Two years ago, I asked the rhetorical question: With phones this big, who needs a tablet? In the time since, phones have only gotten bigger, and the question’s answer (for me) more firmly rooted. The new Air and Nexus 9 will be exciting to review, but I just don’t need either of them … and I suspect I’m not alone.
Chief News Editor
“Open system versus closed system.”
Well, I’m not loving either tablet, and a big part of that has to do with the display geometry. 4:3 is a queer aspect ratio for today’s mobile apps and media, and no matter how you slice it, its presence is going to mean making sacrifices.
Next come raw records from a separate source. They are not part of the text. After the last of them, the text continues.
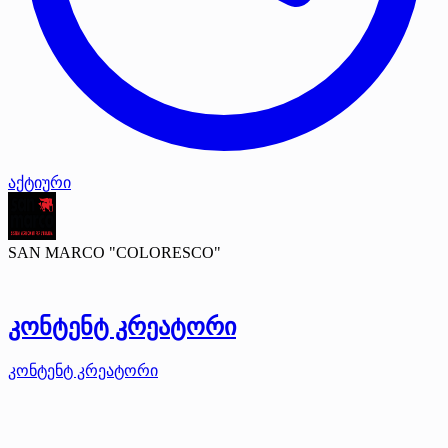
აქტიური
SAN MARCO "COLORESCO"
კონტენტ კრეატორი
კონტენტ კრეატორი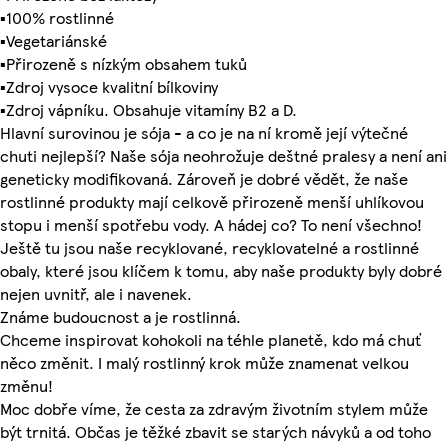
▪100% rostlinné
▪Vegetariánské
▪Přirozeně s nízkým obsahem tuků
▪Zdroj vysoce kvalitní bílkoviny
▪Zdroj vápníku. Obsahuje vitamíny B2 a D.
Hlavní surovinou je sója - a co je na ní kromě její výtečné
chuti nejlepší? Naše sója neohrožuje deštné pralesy a není ani
geneticky modifikovaná. Zároveň je dobré vědět, že naše
rostlinné produkty mají celkově přirozeně menší uhlíkovou
stopu i menší spotřebu vody. A hádej co? To není všechno!
Ještě tu jsou naše recyklované, recyklovatelné a rostlinné
obaly, které jsou klíčem k tomu, aby naše produkty byly dobré
nejen uvnitř, ale i navenek.
Známe budoucnost a je rostlinná.
Chceme inspirovat kohokoli na téhle planetě, kdo má chuť
něco změnit. I malý rostlinný krok může znamenat velkou
změnu!
Moc dobře víme, že cesta za zdravým životním stylem může
být trnitá. Občas je těžké zbavit se starých návyků a od toho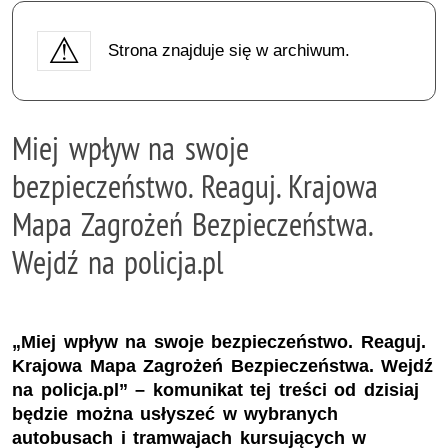
Strona znajduje się w archiwum.
Miej wpływ na swoje
bezpieczeństwo. Reaguj. Krajowa
Mapa Zagrożeń Bezpieczeństwa.
Wejdź na policja.pl
„Miej wpływ na swoje bezpieczeństwo. Reaguj.
Krajowa Mapa Zagrożeń Bezpieczeństwa. Wejdź
na policja.pl” – komunikat tej treści od dzisiaj
będzie można usłyszeć w wybranych
autobusach i tramwajach kursujących w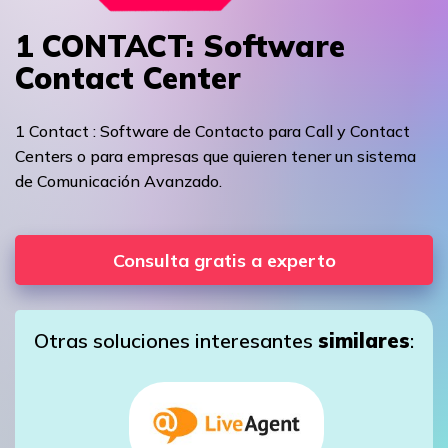
1 CONTACT: Software
Contact Center
1 Contact : Software de Contacto para Call y Contact
Centers o para empresas que quieren tener un sistema
de Comunicación Avanzado.
Consulta gratis a experto
Otras soluciones interesantes
similares
: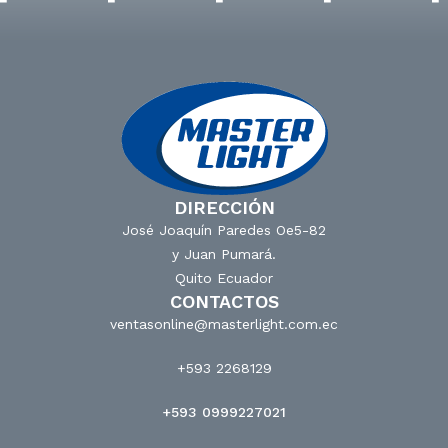
DIRECCIÓN
José Joaquín Paredes Oe5-82
y Juan Pumará.
Quito Ecuador
CONTACTOS
ventasonline@masterlight.com.ec
+593 2268129
+593 0999227021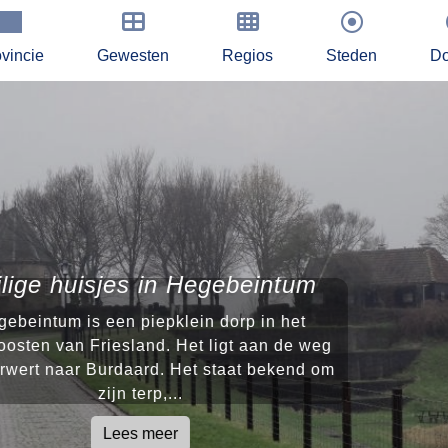
vincie
Gewesten
Regios
Steden
Do
eintum
De co
 in het
Voorheen 
aan de weg
het momen
 bekend om
afgeslot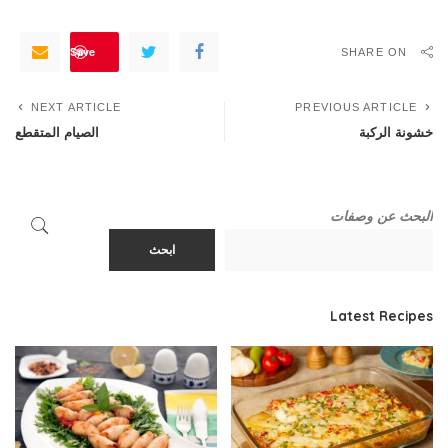
Save
SHARE ON
NEXT ARTICLE
PREVIOUS ARTICLE
خشونة الركبة
الصيام المتقطع
البحث عن وصفات
ابحث
Latest Recipes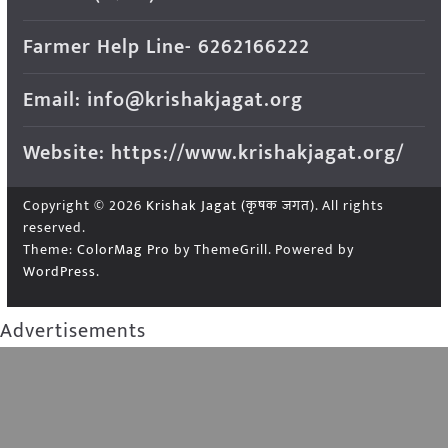
Farmer Help Line- 6262166222
Email: info@krishakjagat.org
Website: https://www.krishakjagat.org/
Copyright © 2026
Krishak Jagat (कृषक जगत)
. All rights
reserved.
Theme:
ColorMag Pro
by ThemeGrill. Powered by
WordPress
.
Advertisements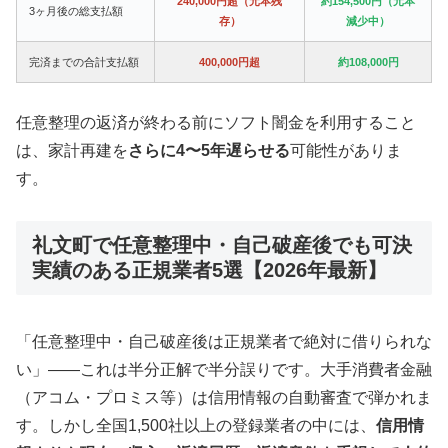
240,000円超（元本残
約154,500円（元本
3ヶ月後の総支払額
存）
減少中）
完済までの合計支払額
400,000円超
約108,000円
任意整理の返済が終わる前にソフト闇金を利用すること
は、家計再建を
さらに4〜5年遅らせる
可能性がありま
す。
礼文町で任意整理中・自己破産後でも可決
実績のある正規業者5選【2026年最新】
「任意整理中・自己破産後は正規業者で絶対に借りられな
い」——これは半分正解で半分誤りです。大手消費者金融
（アコム・プロミス等）は信用情報の自動審査で弾かれま
す。しかし全国1,500社以上の登録業者の中には、
信用情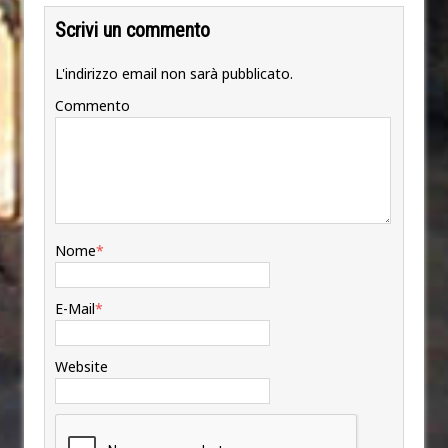
Scrivi un commento
L'indirizzo email non sarà pubblicato.
Commento
Nome
*
E-Mail
*
Website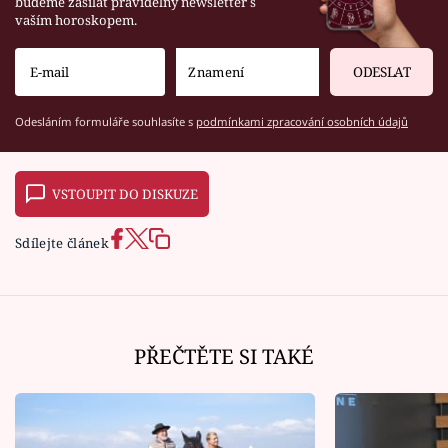
budeme zasílat pravidelný newsletter s
vaším horoskopem.
ODESLAT
Odesláním formuláře souhlasíte s
podmínkami zpracování osobních údajů
VSTOUPIT DO DISKUZE
Sdílejte článek
PŘEČTĚTE SI TAKÉ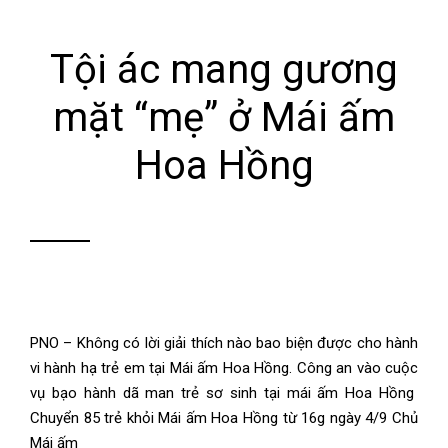
Tội ác mang gương
mặt “mẹ” ở Mái ấm
Hoa Hồng
PNO – Không có lời giải thích nào bao biện được cho hành
vi hành hạ trẻ em tại Mái ấm Hoa Hồng. Công an vào cuộc
vụ bạo hành dã man trẻ sơ sinh tại mái ấm Hoa Hồng
Chuyển 85 trẻ khỏi Mái ấm Hoa Hồng từ 16g ngày 4/9 Chủ
Mái ấm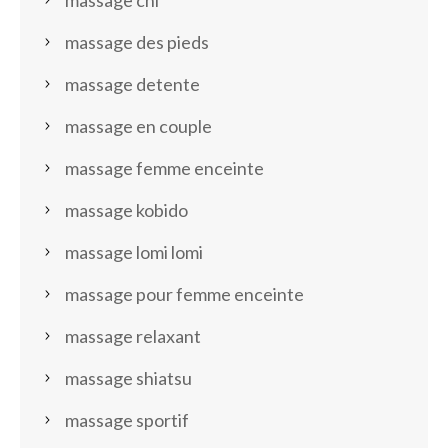
massage chi
massage des pieds
massage detente
massage en couple
massage femme enceinte
massage kobido
massage lomi lomi
massage pour femme enceinte
massage relaxant
massage shiatsu
massage sportif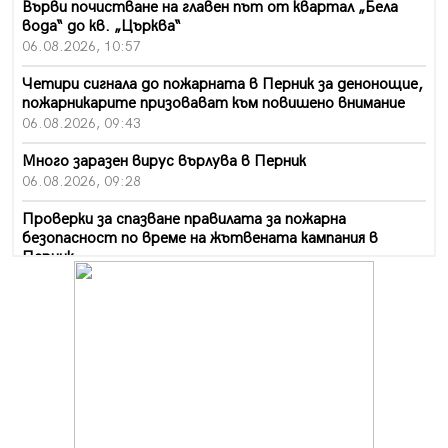
Върви почистване на главен път от квартал „Бела
вода“ до кв. „Църква“
06.08.2026, 10:57
Четири сигнала до пожарната в Перник за денонощие,
пожарникарите призовават към повишено внимание
06.08.2026, 09:43
Много заразен вирус върлува в Перник
06.08.2026, 09:28
Проверки за спазване правилата за пожарна
безопасност по време на жътвената кампания в
Перник
06.08.2026, 07:51
Ето какви забавления ще има през август в Перник
06.08.2026, 00:48
Пернишки експерт за фишинг измамите:
Проверявайте съмнителните линкове в bezopasno.net
05.08.2026, 15:42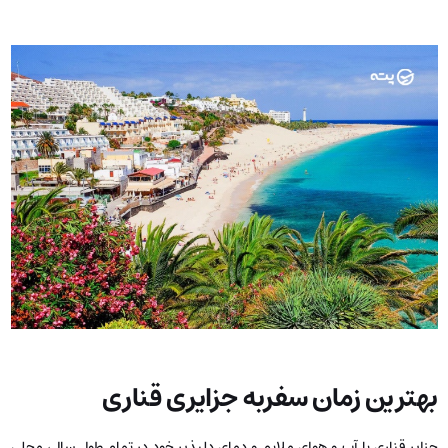
بهترین زمان سفربه جزایری قناری
جزایر قناری با آب و هوای ملایم و دمای دلپذیر خود در تمام طول سال، محلی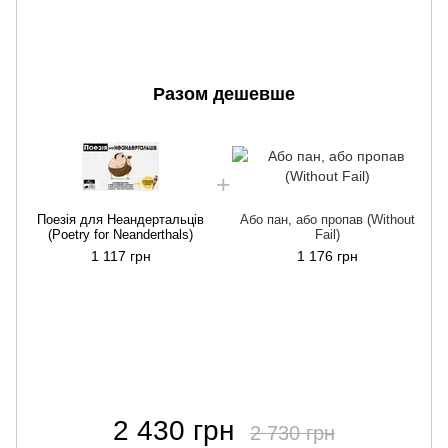
Разом дешевше
Поезія для Неандертальців
Або пан, або пропав (Without
(Poetry for Neanderthals)
Fail)
1 117 грн
1 176 грн
2 430 грн
2 730 грн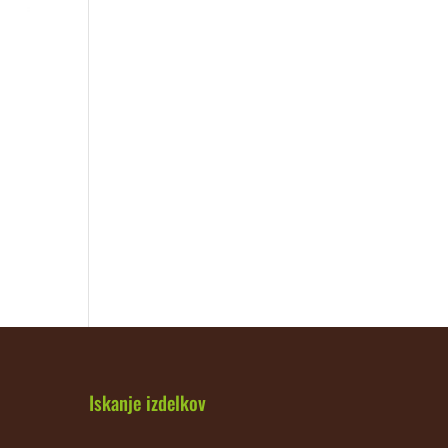
Iskanje izdelkov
I’d be slightly more amenable had the resolution kept at least one figure from common media formats – like if the screens were 1920 by 1440, so you could still at least display letterboxed 1080p content without scaling it (NEVER scale video if you can avoid it) – but the combination of 4:3 and 2K seems horribly ill-conceived.
At the end of the day, I have to choose the Nexus 9 just because of Android. Closed platforms are unacceptable, full stop. But that’s a rant for another time.
“I’m not the only person saying it”
The iPad Air 2. No question. I’ve explained on the Weekly countless times that Android is my goto mobile platform, simply for its flexibility and power, but the tablet support just isn’t there yet. I can’t pinpoint exactly what I don’t like about Android tablets, but I’ve owned dozens of them, yet I keep coming back to the iPad despite preferring Android on my smartphones. Maybe it’s the on-screen navigation buttons (which take up entirely too much space in landscape), maybe it’s the battery life and how most Android tablets tend to die so quickly in standby. I don’t know.
However, what I do know is that the applications I have installed on both my Nexus 7 and iPad mini are better on the iPad. They’re laid out better, designed better, and more useful. That same comparison isn’t true between the iPhone and, say, the One M8 I carry daily.
The only part of the Nexus 9 that makes me want to check it out and hope that things are better for Android tablets is the new aspect ratio. As much as I’ve sang the praises of 16:9 tablets, that could also be the problem. The 4:3 aspect will make the Nexus 9 less awkward to use in portrait.
I know I’ll get some hate for saying all of this, but that doesn’t change the fact that it’s true and I’m not the only person saying it.
“With two choices this awesome, there is no right answer.”
So, that’s what we’re thinking. A lot of iPad, some Android love, and a couple of renegades that don’t play by the rules – but with good reasons. What about you? Which of these tablets is blowing your digital skirt up? If you had to buy a tablet with your own money, which way are you going. And no, you’re not allowed to say “1/4 of a Surface Pro 3”.